As part of this multi-year partnership, Snappy Kraken will serve as a Feature Partner of FPA and integrate into the Association’s broader ecosystem, including national events and member programs, and will provide exclusive discounts and enhanced services to FPA members. Development is already underway, with a go-to-market launch planned for late summer, and all current FPA PlannerSearch members will transition automatically to the new platform once it goes live. Together, FPA and Snappy Kraken aim to redefine how consumers discover financial planners in an AI-driven world, anchoring the experience in trust, data integrity, and measurable results.
TradeStation
TradeStation Securities, Inc. (“TradeStation”), an award-winning†, self-clearing online brokerage firm for trading stocks, options, futures, and futures options, and Capitalize Money, Inc. (“Capitalize”) today announced a new integration designed to modernize how traders and investors move and manage their employer-sponsored retirement accounts. Building on TradeStation’s reputation for delivering advanced trading technology and reliable brokerage services for sophisticated traders, this integration underscores TradeStation’s commitment to its community of active traders.
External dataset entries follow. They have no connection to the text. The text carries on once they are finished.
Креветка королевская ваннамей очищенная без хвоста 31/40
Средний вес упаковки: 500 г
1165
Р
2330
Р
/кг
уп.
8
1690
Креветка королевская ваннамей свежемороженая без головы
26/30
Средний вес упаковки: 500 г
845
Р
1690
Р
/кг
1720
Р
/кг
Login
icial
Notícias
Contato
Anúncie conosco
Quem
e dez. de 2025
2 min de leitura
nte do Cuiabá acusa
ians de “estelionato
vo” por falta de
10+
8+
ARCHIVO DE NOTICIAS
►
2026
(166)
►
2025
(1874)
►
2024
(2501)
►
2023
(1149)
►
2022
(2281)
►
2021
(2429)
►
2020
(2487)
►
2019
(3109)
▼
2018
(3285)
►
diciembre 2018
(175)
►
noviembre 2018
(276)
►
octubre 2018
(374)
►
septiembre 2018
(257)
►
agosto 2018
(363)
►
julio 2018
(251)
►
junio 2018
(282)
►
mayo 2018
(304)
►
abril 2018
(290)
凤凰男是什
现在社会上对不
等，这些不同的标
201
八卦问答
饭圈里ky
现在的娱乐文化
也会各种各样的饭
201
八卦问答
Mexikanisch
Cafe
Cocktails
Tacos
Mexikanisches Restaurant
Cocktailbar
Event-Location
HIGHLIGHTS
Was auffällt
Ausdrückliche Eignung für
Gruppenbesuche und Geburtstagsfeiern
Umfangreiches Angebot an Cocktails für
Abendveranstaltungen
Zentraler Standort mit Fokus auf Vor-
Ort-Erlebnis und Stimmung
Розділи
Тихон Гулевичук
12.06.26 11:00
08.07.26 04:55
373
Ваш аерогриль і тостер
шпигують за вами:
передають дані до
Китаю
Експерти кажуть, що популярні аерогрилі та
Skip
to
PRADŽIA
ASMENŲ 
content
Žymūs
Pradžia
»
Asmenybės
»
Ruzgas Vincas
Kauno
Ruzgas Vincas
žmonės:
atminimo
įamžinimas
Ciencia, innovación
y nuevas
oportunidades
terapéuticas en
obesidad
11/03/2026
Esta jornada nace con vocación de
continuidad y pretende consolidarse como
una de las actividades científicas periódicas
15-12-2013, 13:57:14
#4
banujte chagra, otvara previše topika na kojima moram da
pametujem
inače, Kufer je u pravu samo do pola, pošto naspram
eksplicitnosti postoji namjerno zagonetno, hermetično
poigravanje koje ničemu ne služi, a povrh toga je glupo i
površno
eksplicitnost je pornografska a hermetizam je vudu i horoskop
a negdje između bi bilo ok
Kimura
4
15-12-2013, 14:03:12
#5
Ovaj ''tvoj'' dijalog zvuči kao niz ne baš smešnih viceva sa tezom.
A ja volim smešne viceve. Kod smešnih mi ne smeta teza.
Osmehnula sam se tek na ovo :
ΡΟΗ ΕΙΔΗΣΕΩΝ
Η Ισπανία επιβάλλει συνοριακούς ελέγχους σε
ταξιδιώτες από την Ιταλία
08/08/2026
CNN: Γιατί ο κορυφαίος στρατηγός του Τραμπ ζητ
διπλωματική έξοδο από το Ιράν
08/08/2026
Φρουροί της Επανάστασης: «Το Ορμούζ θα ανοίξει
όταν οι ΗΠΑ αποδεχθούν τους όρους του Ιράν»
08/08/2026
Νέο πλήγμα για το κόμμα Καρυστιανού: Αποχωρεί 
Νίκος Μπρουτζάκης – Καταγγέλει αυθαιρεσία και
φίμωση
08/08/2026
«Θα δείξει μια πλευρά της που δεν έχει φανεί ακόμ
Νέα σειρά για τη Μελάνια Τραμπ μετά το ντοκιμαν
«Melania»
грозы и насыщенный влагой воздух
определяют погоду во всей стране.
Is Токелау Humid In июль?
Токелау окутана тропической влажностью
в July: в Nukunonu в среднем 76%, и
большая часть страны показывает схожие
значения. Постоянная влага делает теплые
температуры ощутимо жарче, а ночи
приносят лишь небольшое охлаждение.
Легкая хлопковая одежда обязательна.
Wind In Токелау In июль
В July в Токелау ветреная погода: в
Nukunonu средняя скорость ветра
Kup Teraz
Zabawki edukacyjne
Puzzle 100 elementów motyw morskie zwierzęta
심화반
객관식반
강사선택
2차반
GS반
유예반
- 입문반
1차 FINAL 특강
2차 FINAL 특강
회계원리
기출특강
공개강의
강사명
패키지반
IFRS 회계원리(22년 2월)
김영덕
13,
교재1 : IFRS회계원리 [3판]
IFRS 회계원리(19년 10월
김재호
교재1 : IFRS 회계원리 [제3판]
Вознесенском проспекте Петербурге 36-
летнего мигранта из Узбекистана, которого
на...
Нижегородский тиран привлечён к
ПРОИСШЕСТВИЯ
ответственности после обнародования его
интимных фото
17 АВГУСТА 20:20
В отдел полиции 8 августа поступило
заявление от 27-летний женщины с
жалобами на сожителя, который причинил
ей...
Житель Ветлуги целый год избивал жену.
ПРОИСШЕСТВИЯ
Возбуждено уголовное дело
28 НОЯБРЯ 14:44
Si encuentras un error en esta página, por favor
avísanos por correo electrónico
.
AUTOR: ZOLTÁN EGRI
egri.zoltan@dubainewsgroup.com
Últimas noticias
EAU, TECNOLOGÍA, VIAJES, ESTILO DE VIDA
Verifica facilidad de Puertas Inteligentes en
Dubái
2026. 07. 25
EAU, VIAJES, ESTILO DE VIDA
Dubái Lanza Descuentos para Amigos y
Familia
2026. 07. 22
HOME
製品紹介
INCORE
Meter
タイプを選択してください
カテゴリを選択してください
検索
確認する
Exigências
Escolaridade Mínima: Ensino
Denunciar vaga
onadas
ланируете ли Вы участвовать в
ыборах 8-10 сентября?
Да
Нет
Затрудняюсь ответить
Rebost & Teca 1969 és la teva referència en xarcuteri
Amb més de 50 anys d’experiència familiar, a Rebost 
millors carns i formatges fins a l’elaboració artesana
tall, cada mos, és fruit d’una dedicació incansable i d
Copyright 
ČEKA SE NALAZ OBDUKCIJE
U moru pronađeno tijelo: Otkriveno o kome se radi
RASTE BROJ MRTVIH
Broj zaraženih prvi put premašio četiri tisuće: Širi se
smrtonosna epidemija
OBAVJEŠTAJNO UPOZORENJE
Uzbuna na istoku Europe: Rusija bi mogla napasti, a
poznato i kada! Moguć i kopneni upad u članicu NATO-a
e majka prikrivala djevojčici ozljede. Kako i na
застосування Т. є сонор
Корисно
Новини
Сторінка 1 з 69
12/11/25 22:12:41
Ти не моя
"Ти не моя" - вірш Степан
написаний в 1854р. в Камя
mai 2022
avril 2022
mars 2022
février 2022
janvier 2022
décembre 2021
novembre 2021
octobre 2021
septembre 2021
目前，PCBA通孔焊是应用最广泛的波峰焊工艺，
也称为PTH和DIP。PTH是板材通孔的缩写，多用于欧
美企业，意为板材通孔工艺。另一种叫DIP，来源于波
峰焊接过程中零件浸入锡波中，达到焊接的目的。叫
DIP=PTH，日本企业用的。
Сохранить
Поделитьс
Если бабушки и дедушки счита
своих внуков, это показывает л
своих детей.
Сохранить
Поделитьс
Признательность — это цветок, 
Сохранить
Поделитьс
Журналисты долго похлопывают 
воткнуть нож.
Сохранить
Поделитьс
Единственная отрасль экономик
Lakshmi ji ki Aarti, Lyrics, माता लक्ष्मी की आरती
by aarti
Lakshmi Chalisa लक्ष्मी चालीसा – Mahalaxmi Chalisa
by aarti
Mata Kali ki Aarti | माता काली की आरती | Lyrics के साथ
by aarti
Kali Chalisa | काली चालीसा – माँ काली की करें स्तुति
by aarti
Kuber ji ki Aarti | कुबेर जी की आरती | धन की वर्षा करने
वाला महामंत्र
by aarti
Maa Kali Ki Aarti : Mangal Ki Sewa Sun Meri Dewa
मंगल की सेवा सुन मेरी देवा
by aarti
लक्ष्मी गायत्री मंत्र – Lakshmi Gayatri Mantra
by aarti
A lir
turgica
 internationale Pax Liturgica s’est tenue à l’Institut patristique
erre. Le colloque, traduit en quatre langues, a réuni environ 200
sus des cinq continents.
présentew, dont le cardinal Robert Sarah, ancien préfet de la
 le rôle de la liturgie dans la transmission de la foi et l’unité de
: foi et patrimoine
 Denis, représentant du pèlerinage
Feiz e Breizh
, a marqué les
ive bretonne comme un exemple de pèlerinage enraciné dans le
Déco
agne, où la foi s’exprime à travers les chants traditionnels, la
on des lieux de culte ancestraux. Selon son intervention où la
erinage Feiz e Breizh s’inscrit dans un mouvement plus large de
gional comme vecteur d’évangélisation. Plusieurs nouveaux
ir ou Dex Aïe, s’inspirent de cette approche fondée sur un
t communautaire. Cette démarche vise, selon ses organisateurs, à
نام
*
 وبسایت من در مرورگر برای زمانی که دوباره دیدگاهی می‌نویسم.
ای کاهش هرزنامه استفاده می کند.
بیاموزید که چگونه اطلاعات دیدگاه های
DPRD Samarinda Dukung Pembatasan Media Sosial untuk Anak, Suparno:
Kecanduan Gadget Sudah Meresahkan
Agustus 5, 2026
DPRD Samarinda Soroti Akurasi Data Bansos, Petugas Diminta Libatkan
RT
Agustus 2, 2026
Through this integration, TradeStation will embed Capitalize’s Rollover API, enabling TradeStation users to transfer 401(k) assets into their Individual Retirement Accounts (IRAs) through the TradeStation platform.* The capability allows TradeStation users to consolidate and manage their savings all in one place.
The traditional rollover process remains complex and inefficient, with many Americans leaving behind their 401(k)s during job changes due to frustration with transfers. Rollovers typically take six to eight weeks, compared to other money-movement methods — like Automated Clearing House (ACH) and Automated Customer Account Transfer Service (ACATS) — which happen online on average in just a few business days. Capitalize helps address that challenge head-on with a digital-first workflow that helps streamline the process, and TradeStation’s integration helps keep users on a single platform.
Truist Wealth
Truist Wealth, the private wealth business of Truist Financial Corporation (NYSE: TFC), announces that Truist Investment Services, Inc. (TIS) financial advisors will now be able to offer two SEC-registered spot bitcoin exchange‑traded funds (ETFs) sponsored by Fidelity and BlackRock.
These ETFs offer regulated digital asset exposure through exchange‑traded structures, giving investors a straightforward way to access this evolving asset class. TIS clients will have the opportunity to work in close partnership with their financial advisors, ensuring decisions are aligned with each client’s goals, financial situation, and risk tolerance. These ETFs are also available through Truist Trade, our offering for clients interested in self-directed real-time trading.
The addition of these spot bitcoin ETFs represents a measured expansion of Truist Wealth’s holistic portfolio of solutions and reflects the firm’s disciplined approach to evaluating emerging investment options on behalf of clients.